▸ TASK BRIEF
Reproduce precisely the lines of the listing below, starting with the line that contains "викладачі, співробітники музею, архіву і в" and stopping after the line that contains "університету кораблебудування імені адміра"; include nothing else.

▸ DATASET
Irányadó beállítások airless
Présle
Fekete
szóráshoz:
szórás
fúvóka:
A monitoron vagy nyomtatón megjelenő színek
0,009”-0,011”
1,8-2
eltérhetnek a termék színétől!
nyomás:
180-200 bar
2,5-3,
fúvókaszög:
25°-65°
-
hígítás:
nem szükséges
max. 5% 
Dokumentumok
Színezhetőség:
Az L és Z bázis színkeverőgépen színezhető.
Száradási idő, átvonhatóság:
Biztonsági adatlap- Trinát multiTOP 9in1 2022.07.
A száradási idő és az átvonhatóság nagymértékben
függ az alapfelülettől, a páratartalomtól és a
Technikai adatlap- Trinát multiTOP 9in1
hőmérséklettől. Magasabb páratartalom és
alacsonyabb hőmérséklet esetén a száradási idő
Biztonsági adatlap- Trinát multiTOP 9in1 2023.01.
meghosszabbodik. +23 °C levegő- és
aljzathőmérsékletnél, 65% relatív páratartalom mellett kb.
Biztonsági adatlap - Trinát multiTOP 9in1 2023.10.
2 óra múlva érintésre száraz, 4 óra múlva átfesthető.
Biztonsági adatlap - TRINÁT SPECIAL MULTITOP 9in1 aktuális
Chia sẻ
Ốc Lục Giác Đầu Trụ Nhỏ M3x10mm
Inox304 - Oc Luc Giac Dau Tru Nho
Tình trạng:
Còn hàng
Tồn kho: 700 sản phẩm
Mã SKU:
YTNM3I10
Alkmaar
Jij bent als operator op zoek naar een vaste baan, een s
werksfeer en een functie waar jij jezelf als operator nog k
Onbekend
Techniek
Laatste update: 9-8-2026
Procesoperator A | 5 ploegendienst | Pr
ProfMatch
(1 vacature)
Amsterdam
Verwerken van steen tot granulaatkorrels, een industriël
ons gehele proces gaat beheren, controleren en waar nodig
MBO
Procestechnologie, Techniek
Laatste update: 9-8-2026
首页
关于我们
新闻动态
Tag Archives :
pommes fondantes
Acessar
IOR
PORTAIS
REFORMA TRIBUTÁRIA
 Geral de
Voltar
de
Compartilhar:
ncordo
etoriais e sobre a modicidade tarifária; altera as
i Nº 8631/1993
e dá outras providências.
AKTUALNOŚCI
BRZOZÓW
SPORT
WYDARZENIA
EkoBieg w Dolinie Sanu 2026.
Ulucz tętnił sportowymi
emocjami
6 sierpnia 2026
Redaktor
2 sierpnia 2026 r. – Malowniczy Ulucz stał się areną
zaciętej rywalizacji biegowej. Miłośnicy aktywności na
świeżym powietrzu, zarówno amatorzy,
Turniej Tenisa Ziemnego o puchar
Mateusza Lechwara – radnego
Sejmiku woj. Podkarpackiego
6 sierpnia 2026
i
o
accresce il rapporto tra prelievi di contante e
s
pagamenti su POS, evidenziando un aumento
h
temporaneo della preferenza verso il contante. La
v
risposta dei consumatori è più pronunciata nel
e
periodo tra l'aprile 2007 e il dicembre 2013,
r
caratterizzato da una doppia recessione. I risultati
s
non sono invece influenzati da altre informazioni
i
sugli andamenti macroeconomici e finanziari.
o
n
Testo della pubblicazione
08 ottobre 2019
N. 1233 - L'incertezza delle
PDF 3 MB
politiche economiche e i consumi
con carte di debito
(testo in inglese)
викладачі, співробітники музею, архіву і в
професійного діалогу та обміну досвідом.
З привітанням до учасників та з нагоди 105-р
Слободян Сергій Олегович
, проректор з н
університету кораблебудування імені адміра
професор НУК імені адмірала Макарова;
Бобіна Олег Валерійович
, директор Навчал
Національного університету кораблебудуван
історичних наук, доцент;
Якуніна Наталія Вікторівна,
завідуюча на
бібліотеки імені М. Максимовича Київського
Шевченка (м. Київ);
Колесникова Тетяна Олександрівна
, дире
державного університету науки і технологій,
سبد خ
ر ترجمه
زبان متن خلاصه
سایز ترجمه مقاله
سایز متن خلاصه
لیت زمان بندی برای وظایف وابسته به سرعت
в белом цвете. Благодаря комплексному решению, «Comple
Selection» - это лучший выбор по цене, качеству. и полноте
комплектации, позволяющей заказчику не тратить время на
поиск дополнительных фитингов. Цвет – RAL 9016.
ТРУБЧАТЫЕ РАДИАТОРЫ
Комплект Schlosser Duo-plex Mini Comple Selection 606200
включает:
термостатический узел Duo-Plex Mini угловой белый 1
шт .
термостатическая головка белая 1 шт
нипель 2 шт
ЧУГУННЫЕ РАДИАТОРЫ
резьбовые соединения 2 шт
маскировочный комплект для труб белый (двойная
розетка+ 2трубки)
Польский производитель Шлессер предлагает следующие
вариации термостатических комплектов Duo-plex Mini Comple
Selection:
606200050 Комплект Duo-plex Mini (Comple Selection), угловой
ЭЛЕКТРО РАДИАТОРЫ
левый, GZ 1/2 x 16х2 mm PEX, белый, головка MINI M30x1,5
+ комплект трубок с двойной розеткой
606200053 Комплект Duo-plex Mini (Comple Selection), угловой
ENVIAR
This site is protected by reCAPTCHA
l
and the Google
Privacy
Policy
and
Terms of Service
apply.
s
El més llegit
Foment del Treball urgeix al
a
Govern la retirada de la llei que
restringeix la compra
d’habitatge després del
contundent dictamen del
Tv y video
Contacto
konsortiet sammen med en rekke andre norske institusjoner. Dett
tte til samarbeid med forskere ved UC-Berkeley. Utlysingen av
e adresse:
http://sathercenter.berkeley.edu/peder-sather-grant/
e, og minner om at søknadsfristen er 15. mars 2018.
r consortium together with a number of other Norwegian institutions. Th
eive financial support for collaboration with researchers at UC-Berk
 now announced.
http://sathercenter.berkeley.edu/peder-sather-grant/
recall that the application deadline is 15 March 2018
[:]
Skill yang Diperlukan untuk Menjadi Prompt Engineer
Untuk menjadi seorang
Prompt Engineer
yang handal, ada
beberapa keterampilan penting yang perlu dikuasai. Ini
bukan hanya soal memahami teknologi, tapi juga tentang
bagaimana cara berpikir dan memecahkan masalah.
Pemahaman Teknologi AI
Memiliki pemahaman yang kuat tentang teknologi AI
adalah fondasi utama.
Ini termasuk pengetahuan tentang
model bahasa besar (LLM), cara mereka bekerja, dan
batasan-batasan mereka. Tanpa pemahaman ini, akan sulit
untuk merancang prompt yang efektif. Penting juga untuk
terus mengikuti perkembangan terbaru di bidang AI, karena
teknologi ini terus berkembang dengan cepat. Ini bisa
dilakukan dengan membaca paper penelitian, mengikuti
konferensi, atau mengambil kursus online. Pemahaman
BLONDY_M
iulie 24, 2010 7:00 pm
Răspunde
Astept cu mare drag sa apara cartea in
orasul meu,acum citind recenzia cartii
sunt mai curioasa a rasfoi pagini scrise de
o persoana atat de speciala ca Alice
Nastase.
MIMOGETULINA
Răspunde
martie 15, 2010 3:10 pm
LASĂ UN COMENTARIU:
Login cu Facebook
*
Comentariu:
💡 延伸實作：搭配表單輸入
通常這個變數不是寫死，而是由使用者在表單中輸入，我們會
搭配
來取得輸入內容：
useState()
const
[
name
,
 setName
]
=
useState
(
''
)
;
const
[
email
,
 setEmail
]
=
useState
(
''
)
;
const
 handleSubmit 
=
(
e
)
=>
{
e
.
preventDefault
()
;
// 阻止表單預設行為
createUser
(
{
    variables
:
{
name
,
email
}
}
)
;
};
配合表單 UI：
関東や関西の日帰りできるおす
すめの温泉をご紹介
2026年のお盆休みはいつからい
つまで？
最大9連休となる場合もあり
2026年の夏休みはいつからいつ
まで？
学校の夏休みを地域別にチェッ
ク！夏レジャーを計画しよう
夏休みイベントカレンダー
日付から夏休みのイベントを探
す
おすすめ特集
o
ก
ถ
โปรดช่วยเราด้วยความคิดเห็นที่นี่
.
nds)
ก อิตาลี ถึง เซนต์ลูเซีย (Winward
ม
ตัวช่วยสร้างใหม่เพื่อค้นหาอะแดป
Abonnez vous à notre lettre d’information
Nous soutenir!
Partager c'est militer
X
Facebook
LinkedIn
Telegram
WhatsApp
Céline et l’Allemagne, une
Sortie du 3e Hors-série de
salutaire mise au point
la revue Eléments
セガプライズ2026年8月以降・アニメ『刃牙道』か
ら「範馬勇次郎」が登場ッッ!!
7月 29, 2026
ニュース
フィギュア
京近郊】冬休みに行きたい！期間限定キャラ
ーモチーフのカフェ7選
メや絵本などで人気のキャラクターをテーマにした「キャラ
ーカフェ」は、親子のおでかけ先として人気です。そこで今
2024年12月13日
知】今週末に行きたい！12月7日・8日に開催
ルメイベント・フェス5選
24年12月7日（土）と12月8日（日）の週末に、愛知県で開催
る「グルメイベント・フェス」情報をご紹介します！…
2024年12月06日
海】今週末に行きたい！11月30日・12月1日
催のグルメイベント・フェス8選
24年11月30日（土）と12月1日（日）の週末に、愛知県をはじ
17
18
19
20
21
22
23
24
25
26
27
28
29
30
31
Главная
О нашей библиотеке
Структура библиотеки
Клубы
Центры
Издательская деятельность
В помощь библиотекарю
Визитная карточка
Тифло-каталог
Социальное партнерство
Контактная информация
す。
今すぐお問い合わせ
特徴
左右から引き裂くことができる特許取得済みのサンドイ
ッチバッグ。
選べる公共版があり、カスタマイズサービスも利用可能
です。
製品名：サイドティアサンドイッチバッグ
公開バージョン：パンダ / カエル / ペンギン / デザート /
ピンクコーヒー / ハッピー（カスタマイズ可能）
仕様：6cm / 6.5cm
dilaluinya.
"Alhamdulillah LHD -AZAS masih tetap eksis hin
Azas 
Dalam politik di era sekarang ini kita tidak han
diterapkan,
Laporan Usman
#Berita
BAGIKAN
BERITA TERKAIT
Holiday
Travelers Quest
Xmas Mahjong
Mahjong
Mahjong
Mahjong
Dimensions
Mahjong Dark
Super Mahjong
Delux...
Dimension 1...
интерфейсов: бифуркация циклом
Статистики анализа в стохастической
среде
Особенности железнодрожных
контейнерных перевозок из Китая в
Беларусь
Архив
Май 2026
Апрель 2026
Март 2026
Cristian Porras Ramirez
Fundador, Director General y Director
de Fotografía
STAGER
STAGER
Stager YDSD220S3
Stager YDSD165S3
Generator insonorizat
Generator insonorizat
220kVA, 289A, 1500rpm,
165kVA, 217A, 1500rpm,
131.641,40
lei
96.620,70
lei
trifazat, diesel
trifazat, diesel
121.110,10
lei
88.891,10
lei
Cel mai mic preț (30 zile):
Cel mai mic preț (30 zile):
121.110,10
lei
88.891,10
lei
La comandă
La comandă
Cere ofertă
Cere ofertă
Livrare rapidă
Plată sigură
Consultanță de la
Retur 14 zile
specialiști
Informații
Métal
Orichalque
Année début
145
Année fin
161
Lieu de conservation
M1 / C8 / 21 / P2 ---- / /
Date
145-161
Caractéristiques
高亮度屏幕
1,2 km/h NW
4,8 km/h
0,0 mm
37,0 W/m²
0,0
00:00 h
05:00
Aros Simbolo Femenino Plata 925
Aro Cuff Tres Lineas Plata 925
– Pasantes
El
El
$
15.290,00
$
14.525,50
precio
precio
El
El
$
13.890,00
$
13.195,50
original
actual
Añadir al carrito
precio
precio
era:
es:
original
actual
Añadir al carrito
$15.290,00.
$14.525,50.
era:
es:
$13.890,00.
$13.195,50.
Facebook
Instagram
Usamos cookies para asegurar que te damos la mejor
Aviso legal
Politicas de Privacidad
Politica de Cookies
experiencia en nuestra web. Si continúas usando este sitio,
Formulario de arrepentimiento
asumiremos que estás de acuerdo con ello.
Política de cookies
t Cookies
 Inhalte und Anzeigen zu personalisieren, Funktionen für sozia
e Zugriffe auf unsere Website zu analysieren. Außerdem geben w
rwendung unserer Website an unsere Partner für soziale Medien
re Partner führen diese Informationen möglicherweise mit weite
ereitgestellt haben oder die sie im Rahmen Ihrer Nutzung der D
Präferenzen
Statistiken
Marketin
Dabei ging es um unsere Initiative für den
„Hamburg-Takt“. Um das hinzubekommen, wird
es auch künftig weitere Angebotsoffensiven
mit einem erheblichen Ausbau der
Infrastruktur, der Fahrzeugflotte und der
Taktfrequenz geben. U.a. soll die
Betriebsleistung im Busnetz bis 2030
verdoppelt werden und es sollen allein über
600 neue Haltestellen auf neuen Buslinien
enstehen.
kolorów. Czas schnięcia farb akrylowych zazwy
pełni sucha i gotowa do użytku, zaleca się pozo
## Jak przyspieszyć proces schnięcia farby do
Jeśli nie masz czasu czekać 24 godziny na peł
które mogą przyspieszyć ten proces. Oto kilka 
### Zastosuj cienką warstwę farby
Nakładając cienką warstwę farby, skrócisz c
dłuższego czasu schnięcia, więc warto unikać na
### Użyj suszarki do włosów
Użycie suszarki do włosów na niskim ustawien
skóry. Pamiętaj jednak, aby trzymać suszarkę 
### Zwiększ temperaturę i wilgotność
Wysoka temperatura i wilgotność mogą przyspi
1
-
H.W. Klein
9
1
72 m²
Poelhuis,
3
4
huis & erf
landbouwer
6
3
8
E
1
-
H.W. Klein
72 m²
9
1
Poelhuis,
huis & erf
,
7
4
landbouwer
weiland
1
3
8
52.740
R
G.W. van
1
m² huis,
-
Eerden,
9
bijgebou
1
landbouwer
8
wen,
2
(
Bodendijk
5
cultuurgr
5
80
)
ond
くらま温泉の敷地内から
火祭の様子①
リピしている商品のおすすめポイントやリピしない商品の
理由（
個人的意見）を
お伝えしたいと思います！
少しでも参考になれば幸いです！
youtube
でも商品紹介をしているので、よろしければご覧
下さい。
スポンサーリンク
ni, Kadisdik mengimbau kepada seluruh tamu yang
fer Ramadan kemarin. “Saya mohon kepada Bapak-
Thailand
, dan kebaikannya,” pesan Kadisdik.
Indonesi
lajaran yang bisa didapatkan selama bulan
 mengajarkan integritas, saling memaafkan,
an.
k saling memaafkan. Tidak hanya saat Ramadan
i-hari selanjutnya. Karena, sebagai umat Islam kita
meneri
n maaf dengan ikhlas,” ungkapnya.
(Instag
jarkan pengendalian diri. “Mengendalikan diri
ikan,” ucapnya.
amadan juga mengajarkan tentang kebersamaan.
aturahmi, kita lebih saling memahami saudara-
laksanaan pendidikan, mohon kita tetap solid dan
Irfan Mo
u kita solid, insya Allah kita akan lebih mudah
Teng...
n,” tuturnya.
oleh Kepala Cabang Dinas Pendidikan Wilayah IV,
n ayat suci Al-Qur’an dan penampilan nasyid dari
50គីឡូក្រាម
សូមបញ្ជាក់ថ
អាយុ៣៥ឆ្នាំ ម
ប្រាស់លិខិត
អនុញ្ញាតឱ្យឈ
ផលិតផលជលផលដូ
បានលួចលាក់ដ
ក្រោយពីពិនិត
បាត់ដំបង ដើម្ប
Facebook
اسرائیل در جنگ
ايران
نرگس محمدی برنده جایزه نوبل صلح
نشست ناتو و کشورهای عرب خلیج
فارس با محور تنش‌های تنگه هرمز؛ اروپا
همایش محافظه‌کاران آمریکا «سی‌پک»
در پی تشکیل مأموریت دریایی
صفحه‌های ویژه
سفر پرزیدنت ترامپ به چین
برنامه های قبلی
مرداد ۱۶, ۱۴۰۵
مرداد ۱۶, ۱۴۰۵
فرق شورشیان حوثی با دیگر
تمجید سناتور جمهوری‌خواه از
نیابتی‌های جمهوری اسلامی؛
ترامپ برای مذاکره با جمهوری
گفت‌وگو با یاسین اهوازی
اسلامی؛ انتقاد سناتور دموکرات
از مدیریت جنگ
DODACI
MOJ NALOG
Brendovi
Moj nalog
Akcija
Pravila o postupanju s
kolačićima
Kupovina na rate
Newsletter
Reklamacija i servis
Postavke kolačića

▸ REPLY TO THE TASK
викладачі, співробітники музею, архіву і в
професійного діалогу та обміну досвідом.
З привітанням до учасників та з нагоди 105-р
Слободян Сергій Олегович
, проректор з н
університету кораблебудування імені адміра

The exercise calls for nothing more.